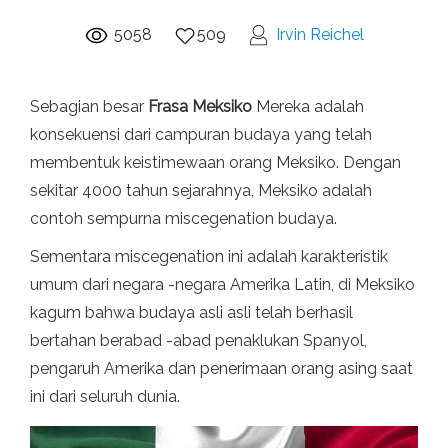
5058
509
Irvin Reichel
Sebagian besar
Frasa Meksiko
Mereka adalah
konsekuensi dari campuran budaya yang telah
membentuk keistimewaan orang Meksiko. Dengan
sekitar 4000 tahun sejarahnya, Meksiko adalah
contoh sempurna miscegenation budaya.
Sementara miscegenation ini adalah karakteristik
umum dari negara -negara Amerika Latin, di Meksiko
kagum bahwa budaya asli asli telah berhasil
bertahan berabad -abad penaklukan Spanyol,
pengaruh Amerika dan penerimaan orang asing saat
ini dari seluruh dunia.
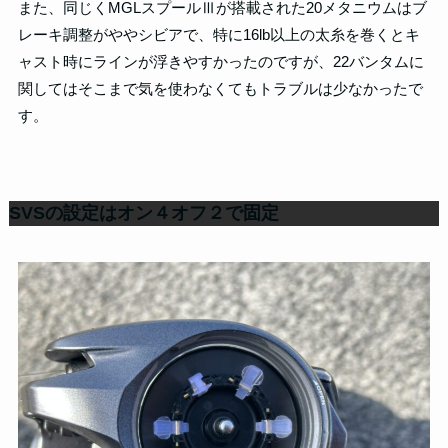
また、同じくMGLスプールⅢが搭載された20メタニウムはブ
レーキ調整がややシビアで、特に16lb以上の太糸を巻くとキ
ャスト時にラインが浮きやすかったのですが、22バンタムに
関してはそこまで気を使わなくてもトラブルは少なかったで
す。
SVSの設定はオン４オフ２で固定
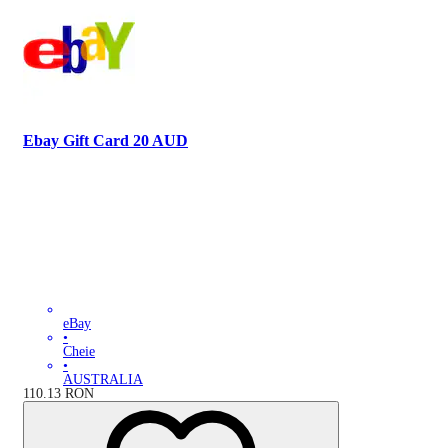
Ebay Gift Card 20 AUD
eBay
•
Cheie
•
AUSTRALIA
110.13
RON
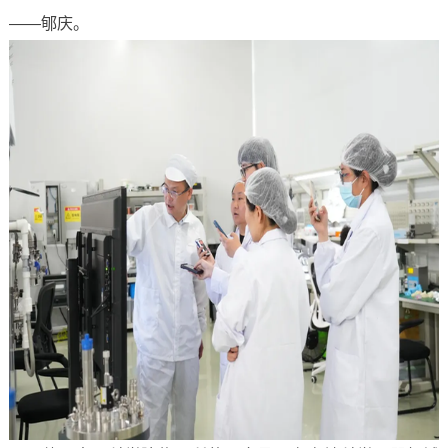
——郇庆。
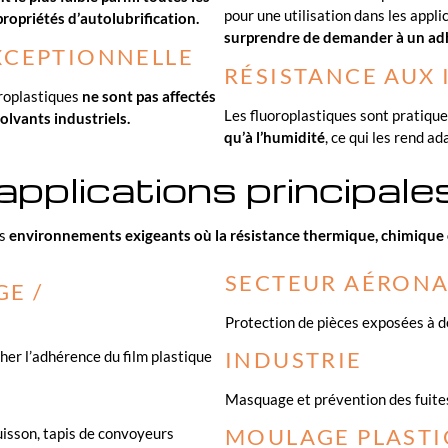
pour une utilisation dans les appl
propriétés d’autolubrification.
surprendre de demander à un adh
XCEPTIONNELLE
RÉSISTANCE AUX 
oroplastiques
ne sont pas affectés
Les fluoroplastiques sont pratiq
olvants industriels.
qu’à l’humidité
, ce qui les rend a
applications principale
es
environnements exigeants où la résistance thermique, chimique 
SECTEUR AÉRONA
GE /
Protection de pièces exposées à d
INDUSTRIE
r l’adhérence du film plastique
Masquage et prévention des fuite
MOULAGE PLASTI
uisson, tapis de convoyeurs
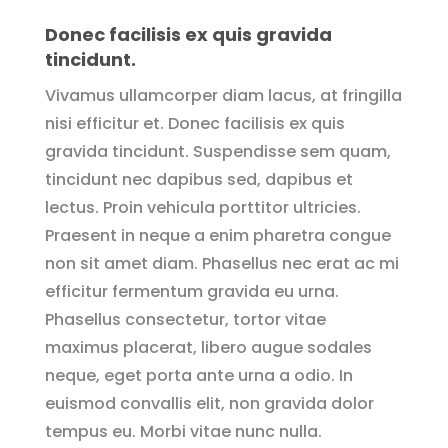
Donec facilisis ex quis gravida
tincidunt.
Vivamus ullamcorper diam lacus, at fringilla
nisi efficitur et. Donec facilisis ex quis
gravida tincidunt. Suspendisse sem quam,
tincidunt nec dapibus sed, dapibus et
lectus. Proin vehicula porttitor ultricies.
Praesent in neque a enim pharetra congue
non sit amet diam. Phasellus nec erat ac mi
efficitur fermentum gravida eu urna.
Phasellus consectetur, tortor vitae
maximus placerat, libero augue sodales
neque, eget porta ante urna a odio. In
euismod convallis elit, non gravida dolor
tempus eu. Morbi vitae nunc nulla.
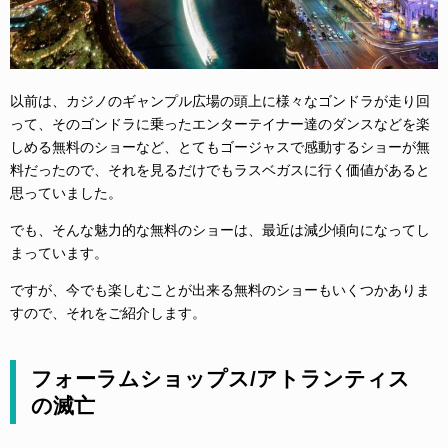
以前は、カジノのギャンプル広場の頭上に様々なゴンドラが走り回
って、そのゴンドラに乗ったエンターテイナー達のダンスなどを楽
しめる無料のショーなど、とてもゴージャスで感動するショーが無
料だったので、それを見るだけでもラスベガスに行く価値があると
思っていました。
でも、そんな魅力的な無料のショーは、最近は減少傾向になってし
まっています。
ですが、今でも楽しむことが出来る無料のショーもいくつかありま
すので、それをご紹介します。
フォーラムショップス/アトランティス
の滅亡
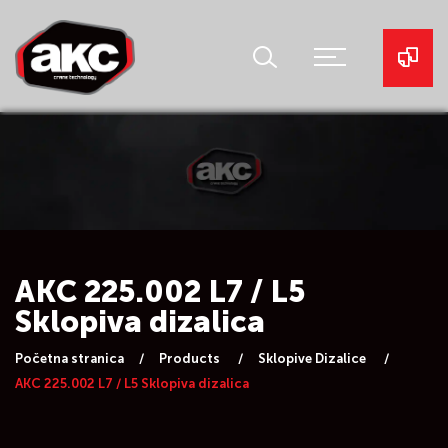
AKC 225.002 L7 / L5
Sklopiva dizalica
Početna stranica
Products
Sklopive Dizalice
AKC 225.002 L7 / L5 Sklopiva dizalica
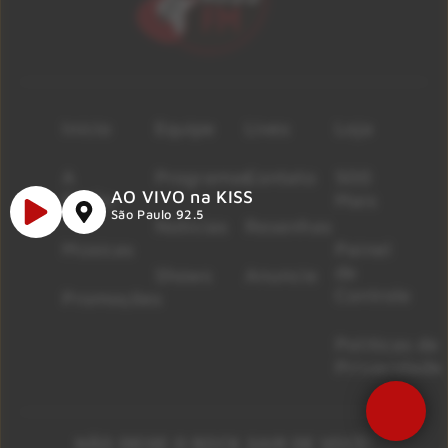
Início
Equipe
Lives
Loja
A
Programas
Contato
500
AO VIVO na KISS
Rádio
Mais
São Paulo 92.5
Notícias
Resenhas
Músicas
Painel
de
Shows
Anuncie
Controle
Promoções
Políticas de
Privacidade
NÃO DEIXE O ROCK SAIR DE VOCÊ!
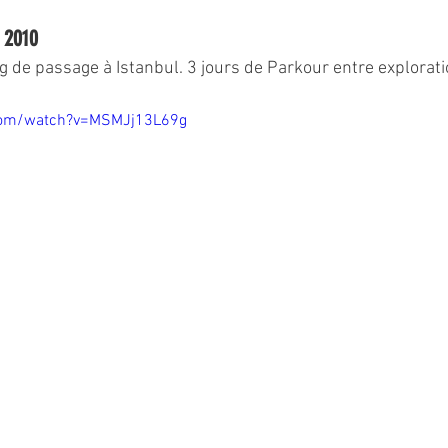
y 2010
g de passage à Istanbul. 3 jours de Parkour entre explorati
com/watch?v=MSMJj13L69g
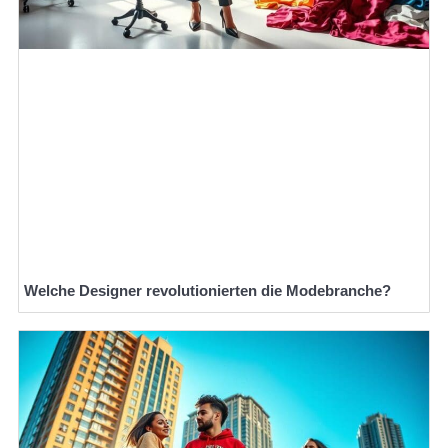
Welche Designer revolutionierten die Modebranche?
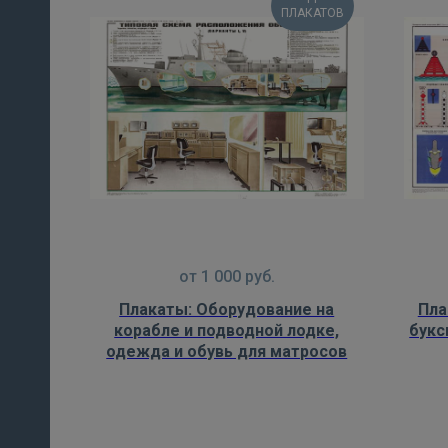
ПЛАКАТОВ
от
1 000
руб.
Плакаты: Оборудование на
Пла
корабле и подводной лодке,
букс
одежда и обувь для матросов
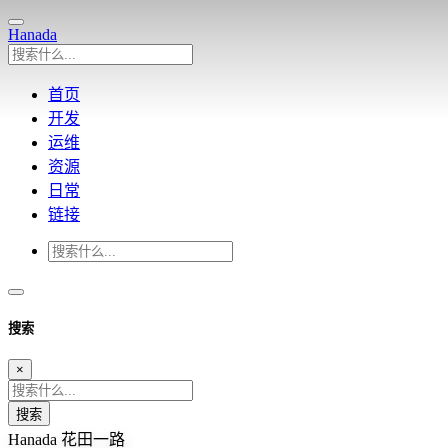
Hanada
首页
开发
运维
资源
日常
链接
搜索
×
搜索
Hanada
花田一路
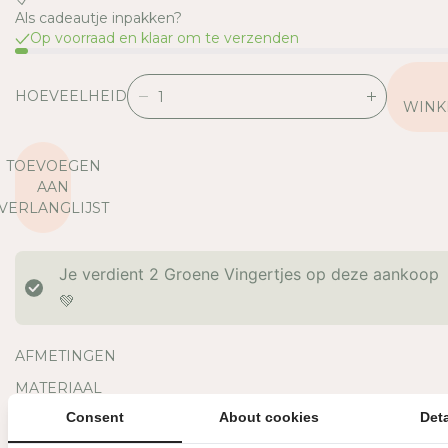
Als cadeautje inpakken?
Op voorraad en klaar om te verzenden
HOEVEELHEID
V
V
WINK
E
E
R
R
TOEVOEGEN
L
H
AAN
A
O
VERLANGLIJST
A
O
G
G
D
D
Je verdient
2
Groene Vingertjes op deze aankoop
E
E
H
H
💚
O
O
E
E
AFMETINGEN
V
V
E
E
MATERIAAL
E
E
Consent
About cookies
Deta
OVERIGE INFORMATIE
L
L
H
H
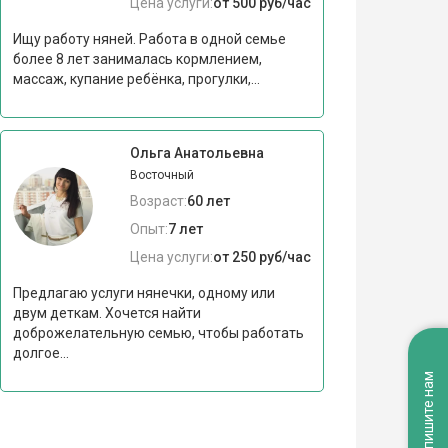
Цена услуги:
от 500 руб/час
Ищу работу няней. Работа в одной семье
более 8 лет занималась кормлением,
массаж, купание ребёнка, прогулки,...
Ольга Анатольевна
Восточный
Возраст:
60 лет
Опыт:
7 лет
Цена услуги:
от 250 руб/час
Предлагаю услуги нянечки, одному или
двум деткам. Хочется найти
доброжелательную семью, чтобы работать
долгое...
Напишите нам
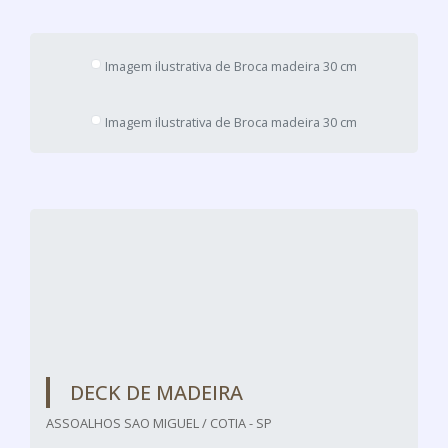
Imagem ilustrativa de Broca madeira 30 cm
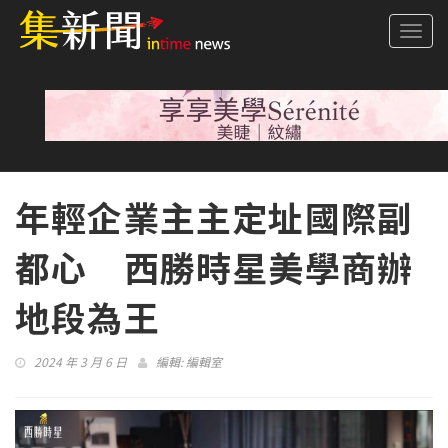
Togg
navi
年輕企業主主定址國際副
都心 西勝時星美學商辦
地段為王
2024 年 3 月 6 日
編輯:
編輯室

▶ [About this task]: Wherever the string "Phasellus" occurs in the records, copy the line it is in.

▶ [Solution]:
non sit amet diam. Phasellus nec erat ac mi
Phasellus consectetur, tortor vitae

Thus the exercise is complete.